Where the material below has a line containing "Địa chỉ: 26/1", start repeating exactly, and keep going through the line containing "Thứ 2 - 7 : 8:00 - 18:00", with no other lines.

::::

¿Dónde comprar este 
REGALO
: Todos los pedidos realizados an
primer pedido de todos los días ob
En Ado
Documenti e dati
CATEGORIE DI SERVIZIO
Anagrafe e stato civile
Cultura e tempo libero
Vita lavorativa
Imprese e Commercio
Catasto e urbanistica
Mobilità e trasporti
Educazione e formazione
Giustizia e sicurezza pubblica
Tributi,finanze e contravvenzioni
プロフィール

::::

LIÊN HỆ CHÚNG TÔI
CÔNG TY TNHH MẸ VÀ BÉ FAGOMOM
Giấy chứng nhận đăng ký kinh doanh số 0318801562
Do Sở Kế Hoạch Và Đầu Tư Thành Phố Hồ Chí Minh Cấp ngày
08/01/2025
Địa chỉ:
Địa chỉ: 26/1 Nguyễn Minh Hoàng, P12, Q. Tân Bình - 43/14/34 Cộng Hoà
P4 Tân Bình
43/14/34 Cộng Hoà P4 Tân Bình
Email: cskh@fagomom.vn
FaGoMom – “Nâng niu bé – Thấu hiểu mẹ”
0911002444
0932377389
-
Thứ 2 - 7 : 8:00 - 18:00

::::

### Expected answer
Địa chỉ: 26/1 Nguyễn Minh Hoàng, P12, Q. Tân Bình - 43/14/34 Cộng Hoà
P4 Tân Bình
43/14/34 Cộng Hoà P4 Tân Bình
Email: cskh@fagomom.vn
FaGoMom – “Nâng niu bé – Thấu hiểu mẹ”
0911002444
0932377389
-
Thứ 2 - 7 : 8:00 - 18:00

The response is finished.